There is a clearly noticeable performance regression when running brother integration with a printer being unreachable. It is very likely that it was as that before, but it still does not make sense to use so much resources by service where there's in fact no data processing.

I will look how performant is brother module :)

Screenshot 2020-04-18 at 12 56 25

EDIT:

It takes around 140ms for me to perform a single cycle of brother.async_update for unavailable device. This time is spend solely on CPU.

EDIT 2:

The problem is related for the cost of running snmp_engine = hlapi.SnmpEngine(). This requires parsing all OIDs database it seems. This takes takes that CPU time. I see around 130ms being spend on just this call.

EDIT 3:

This happens as the whole OID database seems to be imported each time: https://github.com/etingof/pysnmp/blob/master/pysnmp/entity/engine.py#L99.

Likely, it would be better to re-use hlapi.SnmpEngine() across different printers, and initialize it once, instead of each time when requesting data. This is also probably why we saw so siginificant performance regression, as more and more of hlapi.SnmpEngine() ops were queued, and each of them took significant amount of time.

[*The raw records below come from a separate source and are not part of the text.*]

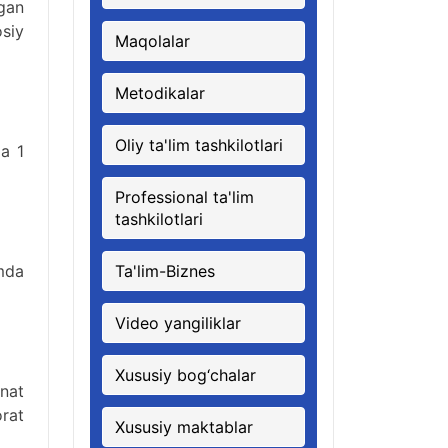
agan
osiy
Maqolalar
Metodikalar
Oliy ta'lim tashkilotlari
da 1
Professional ta'lim
tashkilotlari
amda
Ta'lim-Biznes
Video yangiliklar
Xususiy bog‘chalar
nat
rat
Xususiy maktablar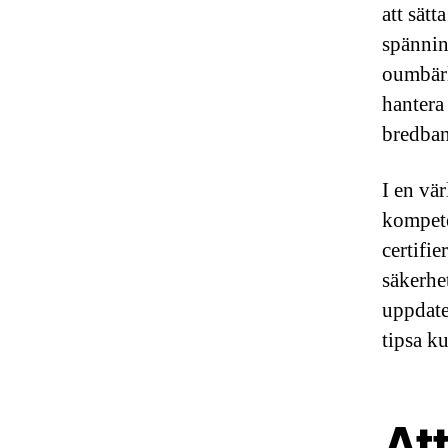
att sätt
spännin
oumbärl
hantera
bredban
I en vär
kompeten
certifi
säkerhe
uppdate
tipsa k
Att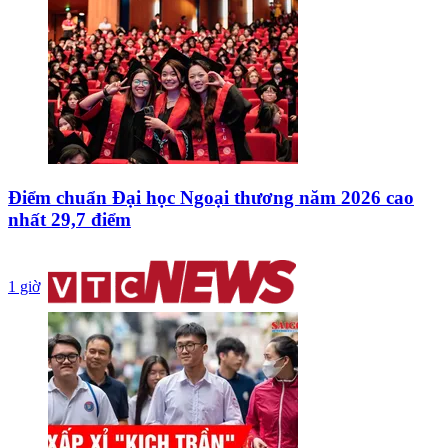
Điểm chuẩn Đại học Ngoại thương năm 2026 cao
nhất 29,7 điểm
1 giờ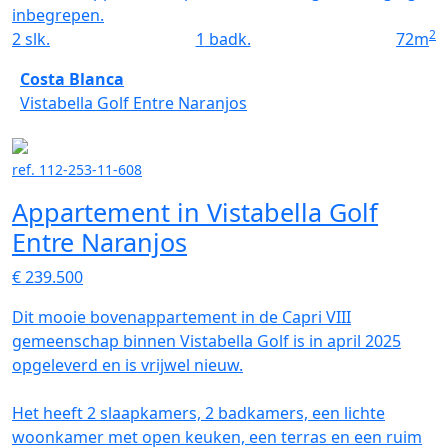
inbegrepen.
2
2
slk.
1
badk.
72
m
Costa Blanca
Vistabella Golf Entre Naranjos
ref. 112-253-11-608
Appartement in Vistabella Golf
Entre Naranjos
€ 239.500
Dit mooie bovenappartement in de Capri VIII
gemeenschap binnen Vistabella Golf is in april 2025
opgeleverd en is vrijwel nieuw.
Het heeft 2 slaapkamers, 2 badkamers, een lichte
woonkamer met open keuken, een terras en een ruim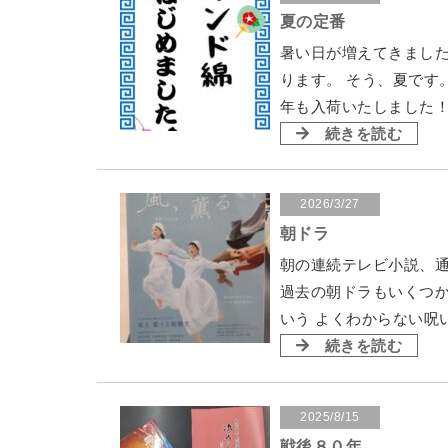
夏の定番
暑い日が増えてきました
ります。 そう、夏です
年も入荷いたしました！
続きを読む
2026/3/27
朝ドラ
朝の連続テレビ小説、通
過去の朝ドラもいくつ
いう よくわからない呪
続きを読む
2025/8/15
戦後８０年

It seems that a single snmp_engine object takes around 40kB in memory, so likely this is fully acceptable given the very high cost of initialization. Considering, that having 130ms initialization time each time to fetch data creates a random latency spikes in responsiveness of Home Assistant, due to GIL of CPython :)

EDIT 4:

Initing snmp_engine once results in the check being instantaneous.

Alessandro1981 commented 4 years ago

Updating to 108.6 fix the issue on my installation: memory and CPU are as expected

McGiverGim commented 4 years ago

All is ok for me. It seems that my cpu is maybe a little bigger (maybe 1%) but I don't know if this can be addressed or where the origin is.

McGiverGim commented 4 years ago

After two days os testing, all seems stable but I see my memory a little high. The home assistant docker is taking more than 400M. It has been taken more memory slowly. The memory total is about 50% (Raspberry Pi 2Gb).

image

Usually I had less memory used, but I'm always changing things, so maybe is simply normal but I comment about this here to see if more people has noticed something. As I say it seems stable and I have no problems.

Gunth commented 4 years ago

Yes, it seems that i have the same issue, memory and swap is growing to 100% for both after 2 days on my RPi3b+

eddetollenaer commented 4 years ago

I have the same problem. I see a clear increase of memory usage every hour during the night when not much is going on rather than one automation that determines the max day temperature every 15 minutes. I already set the recorder to only record the automations and two sensors because the recorder send to eat up a lot of memory.

D94C92AD-B0B4-41A4-8D05-BFA3A535FBC9

bullshitduckdnsaccount commented 4 years ago

I had this same issue as well, starting in 0.108.0 and the changes in 0.108.6 did fix it for me.

The issue then returned in 0.109.0 and has consisted through 0.110.x. Both CPU and RAM will creep up and then eventually bring HA to a standstill until rebooted.

norbertomartins commented 4 years ago

I have the version 0.110.3 and have the same issue. I created a trigger to reboot if memory is below 110 for more than 2 minutes. Sometimes this occurs during the night.

homeassistant_low_memory

andriej commented 4 years ago

Ain't it google backup addon doing it's job?

bdraco commented 4 years ago

Please post a py-spy recording https://github.com/benfred/py-spy

py-spy record --pid 200 --output issue33866.svg --duration 120

You'll have to change the pid to your local instance's pid.

stale[bot] commented 4 years ago

There hasn't been any activity on this issue recently. Due to the high number of incoming GitHub notifications, we have to clean some of the old issues, as many of them have already been resolved with the latest updates. Please make sure to update to the latest Home Assistant version and check if that solves the issue. Let us know if that works for you by adding a comment 👍 This issue now has been marked as stale and will be closed if no further activity occurs. Thank you for your contributions.